Shortly after the Supreme Court’s decision in Dobbs v. Jackson Women’s Health Organization was leaked, the public saw just how far pro-abortion activists were willing to go to try and stop the court from overturning Roe v. Wade after a would-be assassin was arrested outside Justice Brett Kavanaugh’s home.
But the attempt on Kavanaugh’s life was not the only serious threat facing the justices and court amidst the Dobbs v. Jackson Women’s Health Organization decision.
In her new book, Alito: The Justice Who Reshaped the Supreme Court and Restored the Constitution, The Federalist’s Editor-in-Chief Mollie Hemingway reveals for the first time that Justice Samuel Alito’s chambers were targeted with a suspicious white powder after the decision was formally released.
The justices had been “somberly informed” by Chief Justice John Roberts on April 29, 2022 that Politico obtained a copy of Alito’s draft majority opinion overturning Roe v. Wade and planned to publish it. The publication of the leaked draft — and the release of the official opinion itself –triggered protests, intimidation, and threats directed at the court’s conservative majority. But the threats went far beyond what has been reported.
“Alito’s small staff fielded a constant stream of vicious, threatening, and insulting phone calls,” Hemingway writes. “On June 27, one of the staff members opened an envelope, and powder came spilling out.”
The substance, initially feared to be anthrax, turned out to be dirt and a ground-up battery, but the staff was shaken up, Hemingway reported. Notably, “Justice Breyer visited Alito’s chambers to comfort the staff when he left that week, his last term on the court.” Such empathy was exhibited by Justice Neil Gorsuch’s “chambers,” which “sent doughnuts over to the Alito chambers and said how sorry they were about what they were going through” after the draft was leaked.

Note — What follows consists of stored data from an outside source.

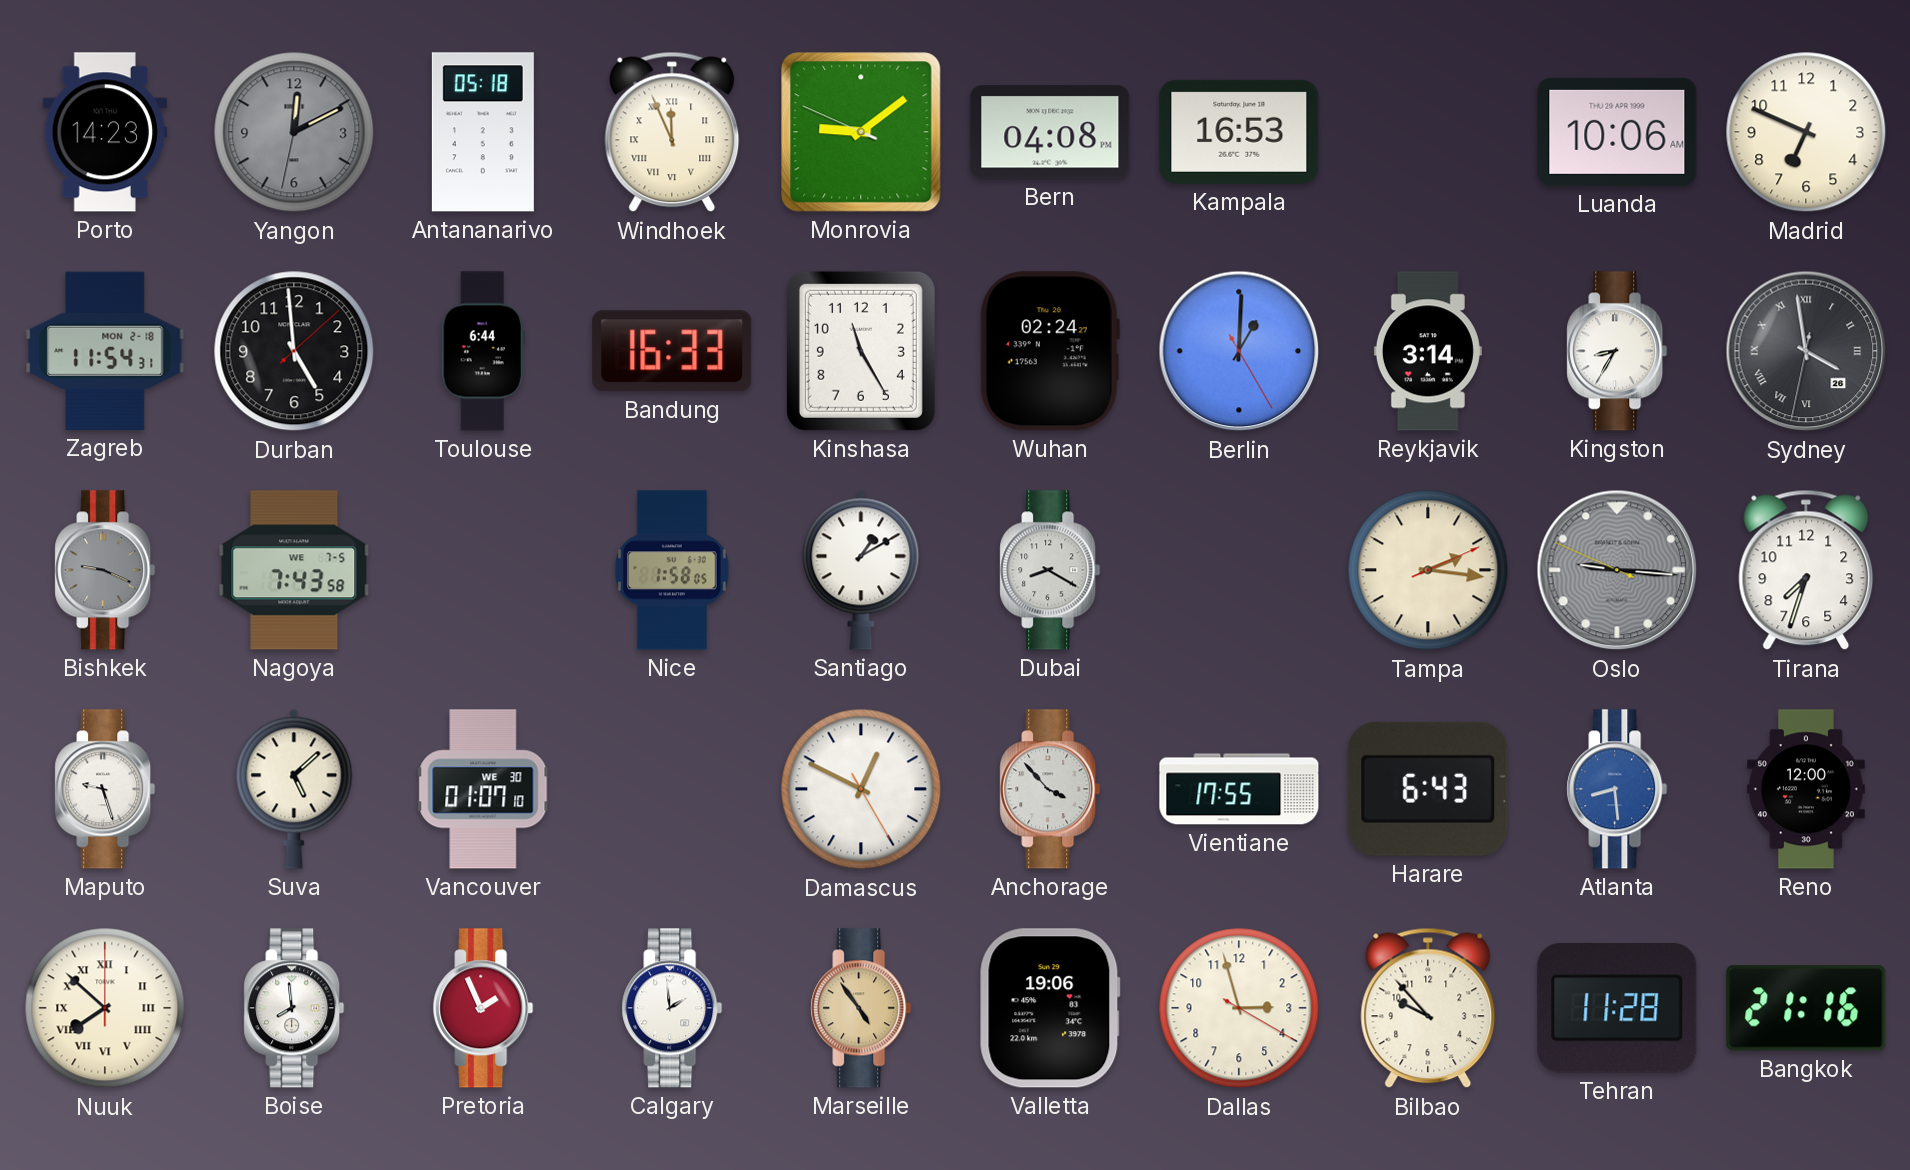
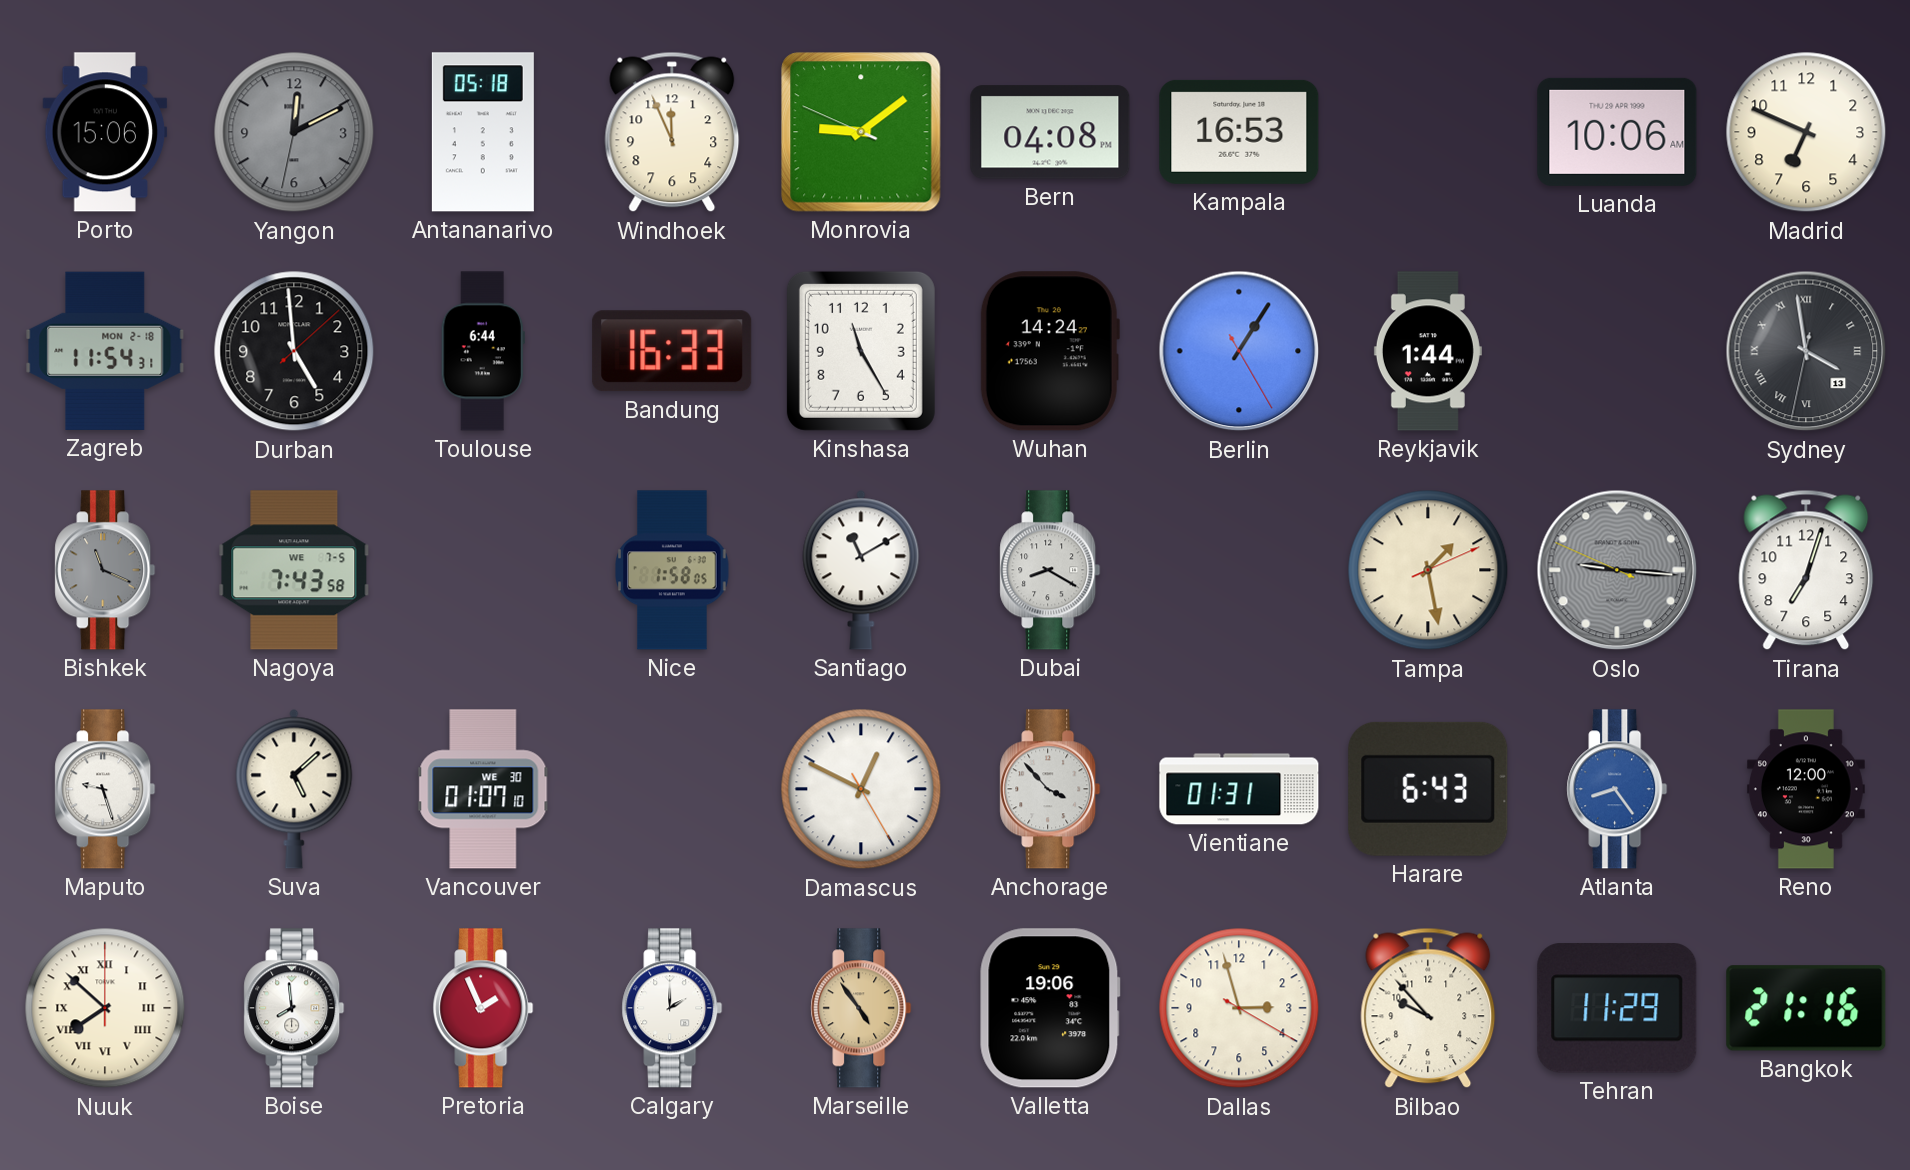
Porto: 14:23 -> 15:06
Windhoek numerals: Roman -> Arabic
Wuhan: 02:24 -> 14:24
Berlin: 1:00 -> 1:05
Reykjavik: 3:14 -> 1:44
Kingston: 8:35 -> none
Sydney date: 26 -> 13
Bishkek: 9:19 -> 11:19
Santiago: 1:10 -> 11:10
Tampa: 2:16 -> 1:28
Tirana: 7:33 -> 7:03
Vientiane: 17:55 -> 01:31
Atlanta: 8:29 -> 8:24
Calgary: 1:59 -> 2:00
Tehran: 11:28 -> 11:29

Those gestures stood in stark contrast to what Hemingway describes as “a surprising lack of empathy” from “the justices who were not targeted.”
Meanwhile in the aftermath of the leak itself, the atmosphere inside the court was fearful.

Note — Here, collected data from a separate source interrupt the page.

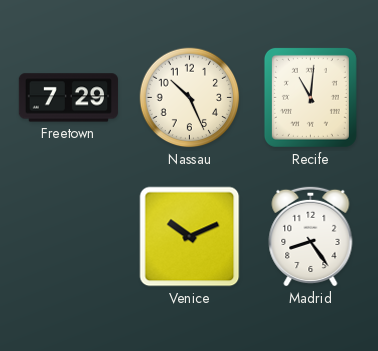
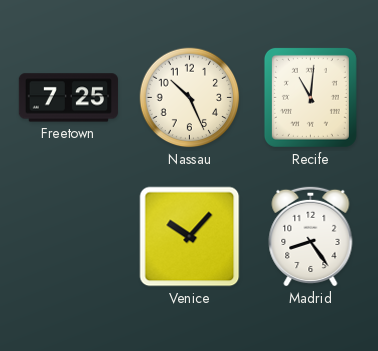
Freetown: 7:29 -> 7:25
Venice: 10:11 -> 10:07
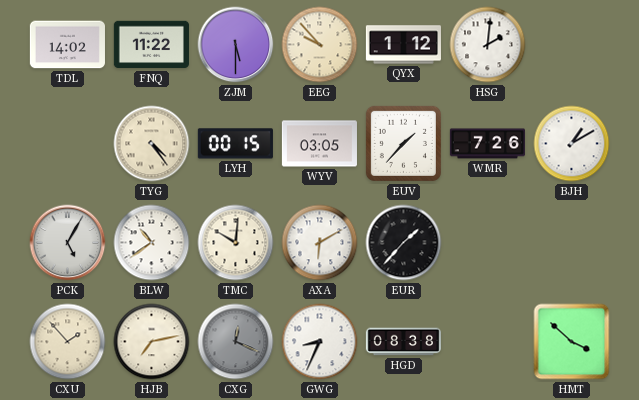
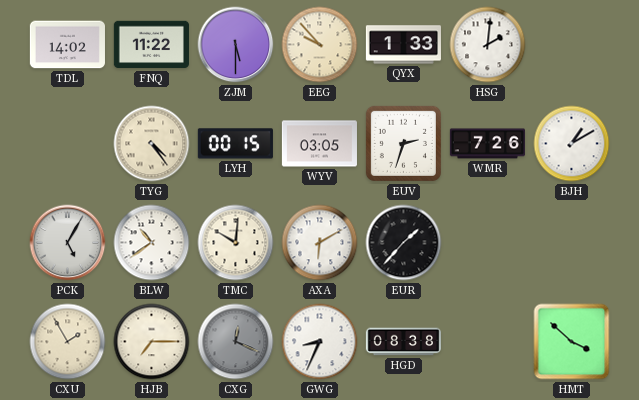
QYX: 1:12 -> 1:33
EUV: 1:37 -> 2:33
CXU: 1:53 -> 1:55
HJB: 7:13 -> 7:15
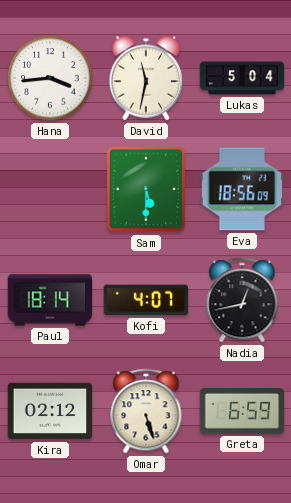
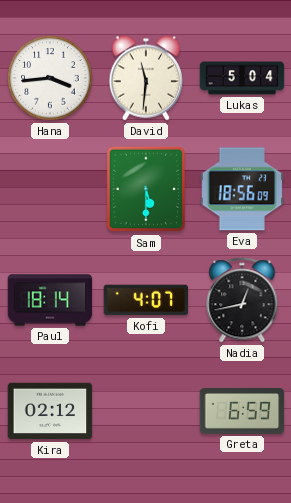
David: 11:32 -> 11:31
Omar: 5:27 -> none
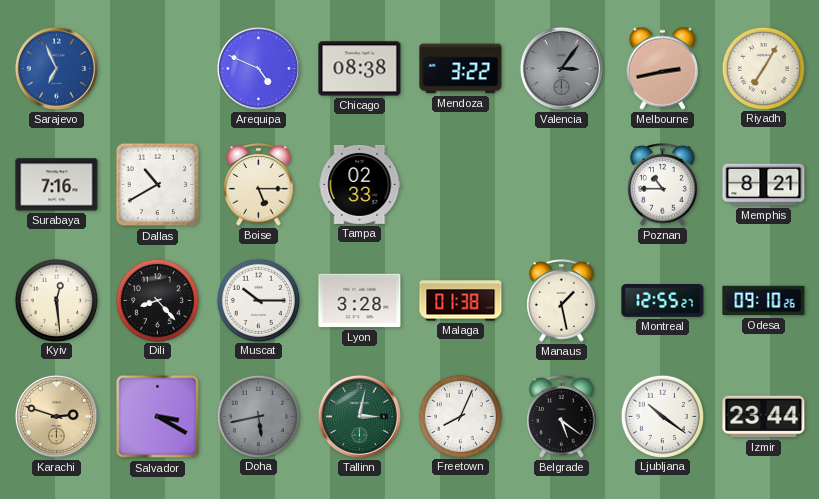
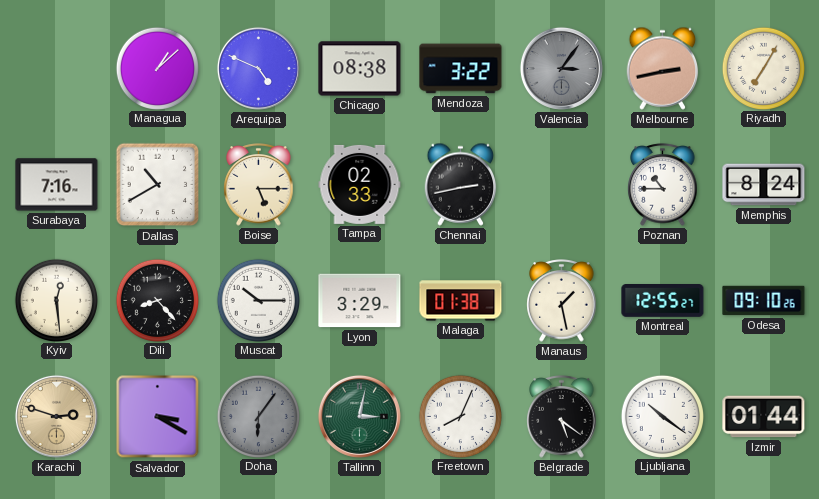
Sarajevo: 6:56 -> none
Managua: none -> 1:08
Chennai: none -> 2:43
Memphis: 8:21 -> 8:24
Lyon: 3:28 -> 3:29
Doha: 5:43 -> 6:06
Izmir: 23:44 -> 01:44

“Many clerks were sobbing, scared, and incredibly upset” with “older staff [trying] to calm them down,” Hemingway writes. The fear was understandable, as Hemingway writes that:
“[Justices] who joined the majority opinion immediately began fielding calls from concerned friends and family. They were moved to secure locations and given increased security. Even their adult children and extended family members had to be moved for their protection.”
Alito himself later observed that the leaks made the conservative justices “targets for assassinations because it gave people a rational reason to think they could prevent [the overruling of Roe] by killing one of us,” Hemingway reported.
The fear wasn’t hypothetical, for while the white powder sent to Alito’s chambers post-opinion release turned out to be non-deadly, Kavanaugh was nearly murdered after the leak when 26- year-old Nicholas Roske showed up to his home armed with a Glock pistol, ammunition, zip ties, a tactical knife, pepper spray, a hammer, duct tape, and other items, according to a criminal complaint. Roske said he wanted to get rid of at least one judge — but ideally three — in order to stop Roe v. Wade from being overturned.
While that attempted attack made headlines, Hemingway’s new book makes clear that it was only a piece of a much broader intimidation campaign.